Now use the previuous function to actually convert the dataset into Morgan fingerprints and store the representation and target in a dictionary.

In [None]:
# Collect fingerprint and target as dict
dataset = {"rep": [], "target": []}


In [None]:
# Arrays for input and target
x_tox21 = np.array(dataset["rep"])
y_tox21 = np.array(dataset["target"])

## 4.0 Train the model

Implement the code to train a given model using `KFold` strategy and to save the best model as pickle file.

In [None]:
# In this case, we are gonna use logistic regressor as the model
from sklearn.model_selection import train_test_split, KFold, cross_val_score


## 5.0 Process the test data for TOX21

Do the same as you did for the training dataset but for the test dataset, so you can see the actual accuracy of your model in this new dataset

In [None]:
# Convert df smile and target as lists
smile_test_list = tox_test["smile"].tolist()
target_test_list = tox_test["target"].tolist()

# Build the test dataset as a dict
dataset_test = {"rep": [], "target": []}


## 6.0 Load the best model

Load the best model using the `_load_model` function and assess the accuracy of your model with test dataset

In [None]:
# Best model
model = _load_model(filename="./best_model.pkl")
print(model)

In [None]:
# Performance
y_pred = model.predict(x_test_tox21)

print(f"The accuracy is {accuracy_score(y_pred, y_test_tox21)}")

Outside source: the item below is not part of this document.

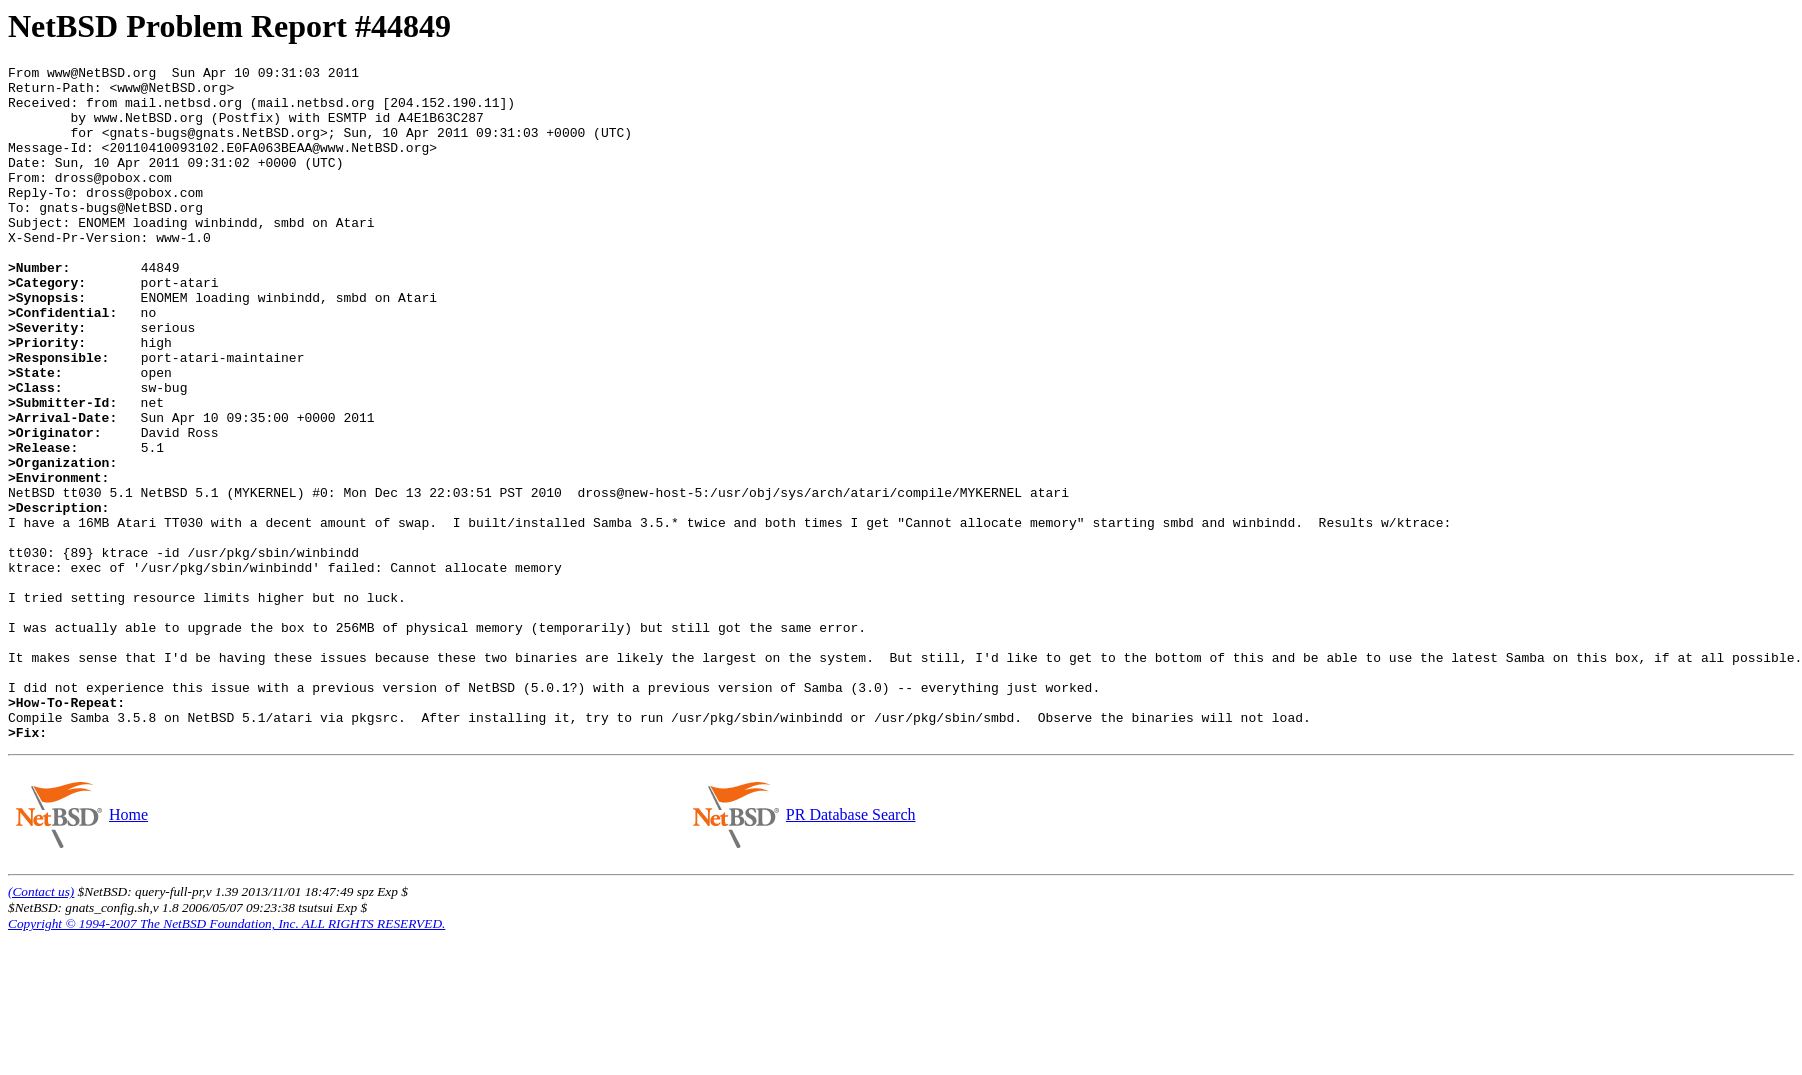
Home (128, 949)
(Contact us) (41, 1026)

## 7.0 Play with your model!

Use your model to predict whether caffefine and Pentaclorophenol is a toxic molecule or not!

In [None]:
# Caffeine
caffeine = Chem.MolFromSmiles("CN1C=NC2=C1C(=O)N(C(=O)N2C)C")
caff_img = Draw.MolToImage(caffeine)
display(caff_img)

In [None]:
# Convert mol to Finger prints


# Predict value


if caff_tox == 0:
    print("Caffeine is non-toxic!")
else:
    print("Caffeine is toxic!")

In [None]:
# Pentaclorophenol
cloro_phenol = Chem.MolFromSmiles("C1(=C(C(=C(C(=C1Cl)Cl)Cl)Cl)Cl)O")
cloro_phenol_img = Draw.MolToImage(cloro_phenol)
display(cloro_phenol_img)

In [None]:
# Convert mol to Finger prints


# Predict value


if cloro_phenol_tox == 0:
    print("Pentaclorophenol is non-toxic!")
else:
    print("Pentaclorophenol is toxic!")

Use this model to predict the toxicity of a molecular that you normally use in your lab!